- TO DO -
All lines from the one containing "ارزیابی نیرو" down to the one containing "Diritti civili", both ends included, are to be given again exactly; omit the rest of the listing below.

- MATERIAL SUPPLIED -
--- START ---
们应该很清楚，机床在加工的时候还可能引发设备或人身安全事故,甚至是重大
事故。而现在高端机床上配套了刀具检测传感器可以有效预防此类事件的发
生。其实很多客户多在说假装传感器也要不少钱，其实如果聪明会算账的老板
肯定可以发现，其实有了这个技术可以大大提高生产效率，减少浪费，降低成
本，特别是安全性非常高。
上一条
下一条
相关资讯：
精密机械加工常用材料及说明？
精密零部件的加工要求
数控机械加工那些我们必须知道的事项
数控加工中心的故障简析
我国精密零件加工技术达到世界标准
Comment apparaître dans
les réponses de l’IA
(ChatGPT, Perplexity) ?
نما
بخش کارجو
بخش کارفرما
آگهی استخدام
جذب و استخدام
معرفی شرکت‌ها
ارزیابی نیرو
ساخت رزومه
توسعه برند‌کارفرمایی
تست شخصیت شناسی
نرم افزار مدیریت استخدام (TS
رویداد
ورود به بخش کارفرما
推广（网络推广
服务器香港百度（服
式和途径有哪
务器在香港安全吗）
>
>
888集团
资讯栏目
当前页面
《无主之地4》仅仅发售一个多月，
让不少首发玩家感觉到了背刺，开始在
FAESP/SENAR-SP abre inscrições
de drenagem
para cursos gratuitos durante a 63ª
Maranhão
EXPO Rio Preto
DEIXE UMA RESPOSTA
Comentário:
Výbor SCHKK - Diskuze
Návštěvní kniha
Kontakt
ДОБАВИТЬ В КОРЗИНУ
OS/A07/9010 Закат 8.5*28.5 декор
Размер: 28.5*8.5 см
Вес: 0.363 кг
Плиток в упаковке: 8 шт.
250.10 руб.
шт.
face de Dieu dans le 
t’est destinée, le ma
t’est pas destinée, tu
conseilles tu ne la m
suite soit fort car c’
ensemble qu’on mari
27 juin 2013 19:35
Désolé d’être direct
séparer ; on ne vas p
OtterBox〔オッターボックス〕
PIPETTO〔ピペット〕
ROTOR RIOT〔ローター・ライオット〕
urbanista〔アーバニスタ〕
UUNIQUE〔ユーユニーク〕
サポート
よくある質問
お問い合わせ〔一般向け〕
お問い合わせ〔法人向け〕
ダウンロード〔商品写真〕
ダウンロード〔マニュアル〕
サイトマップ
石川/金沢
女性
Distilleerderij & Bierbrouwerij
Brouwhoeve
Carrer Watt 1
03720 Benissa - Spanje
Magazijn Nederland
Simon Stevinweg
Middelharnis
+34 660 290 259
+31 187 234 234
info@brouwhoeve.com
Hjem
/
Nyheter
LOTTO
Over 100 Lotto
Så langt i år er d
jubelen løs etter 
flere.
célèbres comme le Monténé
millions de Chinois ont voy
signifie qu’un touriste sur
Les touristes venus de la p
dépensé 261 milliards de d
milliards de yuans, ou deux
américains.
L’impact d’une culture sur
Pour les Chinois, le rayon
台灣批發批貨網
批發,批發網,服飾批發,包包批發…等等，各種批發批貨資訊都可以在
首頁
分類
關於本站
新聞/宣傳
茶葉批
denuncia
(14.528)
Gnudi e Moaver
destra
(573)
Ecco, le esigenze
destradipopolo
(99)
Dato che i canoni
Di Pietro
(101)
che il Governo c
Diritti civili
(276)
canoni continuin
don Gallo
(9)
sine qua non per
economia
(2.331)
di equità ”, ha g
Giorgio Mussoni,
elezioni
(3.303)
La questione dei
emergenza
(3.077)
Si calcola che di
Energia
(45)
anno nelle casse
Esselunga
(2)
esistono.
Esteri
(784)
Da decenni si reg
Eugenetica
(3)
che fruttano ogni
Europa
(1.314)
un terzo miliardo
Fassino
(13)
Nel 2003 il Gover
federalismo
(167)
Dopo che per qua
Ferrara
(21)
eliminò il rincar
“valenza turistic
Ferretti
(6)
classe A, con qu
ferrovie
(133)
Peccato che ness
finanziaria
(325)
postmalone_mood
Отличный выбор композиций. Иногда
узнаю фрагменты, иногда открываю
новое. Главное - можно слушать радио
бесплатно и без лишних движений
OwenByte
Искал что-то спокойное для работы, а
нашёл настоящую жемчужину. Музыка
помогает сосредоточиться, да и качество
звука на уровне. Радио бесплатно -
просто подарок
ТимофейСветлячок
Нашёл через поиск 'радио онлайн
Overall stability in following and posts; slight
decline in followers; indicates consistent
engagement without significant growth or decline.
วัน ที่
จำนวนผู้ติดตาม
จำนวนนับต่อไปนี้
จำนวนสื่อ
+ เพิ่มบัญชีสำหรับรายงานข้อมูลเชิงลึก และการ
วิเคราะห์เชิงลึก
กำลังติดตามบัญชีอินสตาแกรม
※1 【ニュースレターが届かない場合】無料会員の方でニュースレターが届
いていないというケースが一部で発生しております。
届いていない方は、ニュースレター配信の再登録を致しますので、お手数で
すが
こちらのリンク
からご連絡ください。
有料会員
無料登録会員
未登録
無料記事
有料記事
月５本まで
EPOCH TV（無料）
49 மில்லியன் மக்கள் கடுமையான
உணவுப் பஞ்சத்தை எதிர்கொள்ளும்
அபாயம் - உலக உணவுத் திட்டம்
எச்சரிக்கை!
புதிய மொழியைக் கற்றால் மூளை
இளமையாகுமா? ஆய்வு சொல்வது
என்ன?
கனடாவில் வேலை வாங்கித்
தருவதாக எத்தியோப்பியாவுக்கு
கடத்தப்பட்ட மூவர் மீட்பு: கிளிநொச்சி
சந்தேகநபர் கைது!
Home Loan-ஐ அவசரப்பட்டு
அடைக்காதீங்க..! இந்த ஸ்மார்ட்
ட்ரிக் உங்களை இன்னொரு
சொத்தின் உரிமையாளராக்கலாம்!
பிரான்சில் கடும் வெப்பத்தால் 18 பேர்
--- END ---
- ANSWER TO THE EXERCISE -
ارزیابی نیرو
ساخت رزومه
توسعه برند‌کارفرمایی
تست شخصیت شناسی
نرم افزار مدیریت استخدام (TS
رویداد
ورود به بخش کارفرما
推广（网络推广
服务器香港百度（服
式和途径有哪
务器在香港安全吗）
>
>
888集团
资讯栏目
当前页面
《无主之地4》仅仅发售一个多月，
让不少首发玩家感觉到了背刺，开始在
FAESP/SENAR-SP abre inscrições
de drenagem
para cursos gratuitos durante a 63ª
Maranhão
EXPO Rio Preto
DEIXE UMA RESPOSTA
Comentário:
Výbor SCHKK - Diskuze
Návštěvní kniha
Kontakt
ДОБАВИТЬ В КОРЗИНУ
OS/A07/9010 Закат 8.5*28.5 декор
Размер: 28.5*8.5 см
Вес: 0.363 кг
Плиток в упаковке: 8 шт.
250.10 руб.
шт.
face de Dieu dans le 
t’est destinée, le ma
t’est pas destinée, tu
conseilles tu ne la m
suite soit fort car c’
ensemble qu’on mari
27 juin 2013 19:35
Désolé d’être direct
séparer ; on ne vas p
OtterBox〔オッターボックス〕
PIPETTO〔ピペット〕
ROTOR RIOT〔ローター・ライオット〕
urbanista〔アーバニスタ〕
UUNIQUE〔ユーユニーク〕
サポート
よくある質問
お問い合わせ〔一般向け〕
お問い合わせ〔法人向け〕
ダウンロード〔商品写真〕
ダウンロード〔マニュアル〕
サイトマップ
石川/金沢
女性
Distilleerderij & Bierbrouwerij
Brouwhoeve
Carrer Watt 1
03720 Benissa - Spanje
Magazijn Nederland
Simon Stevinweg
Middelharnis
+34 660 290 259
+31 187 234 234
info@brouwhoeve.com
Hjem
/
Nyheter
LOTTO
Over 100 Lotto
Så langt i år er d
jubelen løs etter 
flere.
célèbres comme le Monténé
millions de Chinois ont voy
signifie qu’un touriste sur
Les touristes venus de la p
dépensé 261 milliards de d
milliards de yuans, ou deux
américains.
L’impact d’une culture sur
Pour les Chinois, le rayon
台灣批發批貨網
批發,批發網,服飾批發,包包批發…等等，各種批發批貨資訊都可以在
首頁
分類
關於本站
新聞/宣傳
茶葉批
denuncia
(14.528)
Gnudi e Moaver
destra
(573)
Ecco, le esigenze
destradipopolo
(99)
Dato che i canoni
Di Pietro
(101)
che il Governo c
Diritti civili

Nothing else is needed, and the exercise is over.